----- The records
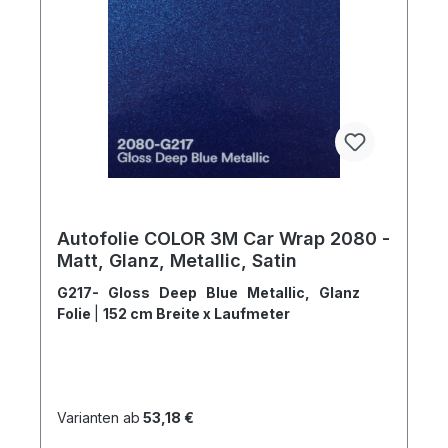
Autofolie COLOR 3M Car Wrap 2080 -
Matt, Glanz, Metallic, Satin
G217- Gloss Deep Blue Metallic, Glanz
Folie
|
152 cm Breite x Laufmeter
Varianten ab
53,18 €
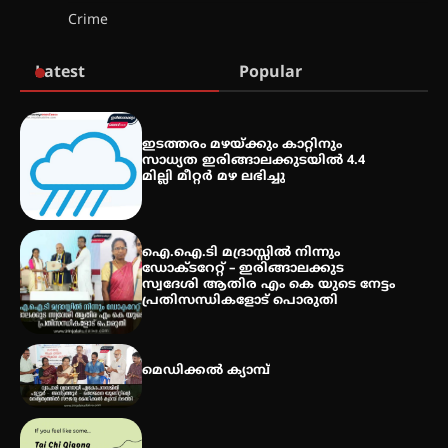
സെന്റ് ജോസഫ്സ് കോളജ്
Crime
കോമേഴ്‌സ് അസോസിയേഷന്
തുടക്കമായി
Latest
Popular
കോമേഴ്സ് എക്സ്പോയുമായി
എസ് എൻ ഹയർ സെക്കൻഡറി
ഇടത്തരം മഴയ്ക്കും കാറ്റിനും
വിദ്യാർത്ഥികൾ
സാധ്യത ഇരിങ്ങാലക്കുടയിൽ 4.4
മില്ലി മീറ്റർ മഴ ലഭിച്ചു
സർഗ്ഗസാഹിതി- കവിതാസംഗമം
2026 കവിതാ ചർച്ച കാട്ടൂർ, ടി. കെ.
ഐ.ഐ.ടി മദ്രാസ്സിൽ നിന്നും
ബാലൻ ഹാളിൽ 16ന്
ഡോക്ടറേറ്റ് – ഇരിങ്ങാലക്കുട
സ്വദേശി ആതിര എം കെ യുടെ നേട്ടം
പ്രതിസന്ധികളോട് പൊരുതി
മെഡിക്കൽ ക്യാമ്പ്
----------
• [Instructions for the task]
Nothing but the exact text of the records should appear in your answer, with no pictures. Please write it out.

• [Response for this exercise]
Autofolie COLOR 3M Car Wrap 2080 -
Matt, Glanz, Metallic, Satin
G217- Gloss Deep Blue Metallic, Glanz
Folie
|
152 cm Breite x Laufmeter
Varianten ab
53,18 €
സെന്റ് ജോസഫ്സ് കോളജ്
Crime
കോമേഴ്‌സ് അസോസിയേഷന്
തുടക്കമായി
Latest
Popular
കോമേഴ്സ് എക്സ്പോയുമായി
എസ് എൻ ഹയർ സെക്കൻഡറി
ഇടത്തരം മഴയ്ക്കും കാറ്റിനും
വിദ്യാർത്ഥികൾ
സാധ്യത ഇരിങ്ങാലക്കുടയിൽ 4.4
മില്ലി മീറ്റർ മഴ ലഭിച്ചു
സർഗ്ഗസാഹിതി- കവിതാസംഗമം
2026 കവിതാ ചർച്ച കാട്ടൂർ, ടി. കെ.
ഐ.ഐ.ടി മദ്രാസ്സിൽ നിന്നും
ബാലൻ ഹാളിൽ 16ന്
ഡോക്ടറേറ്റ് – ഇരിങ്ങാലക്കുട
സ്വദേശി ആതിര എം കെ യുടെ നേട്ടം
പ്രതിസന്ധികളോട് പൊരുതി
മെഡിക്കൽ ക്യാമ്പ്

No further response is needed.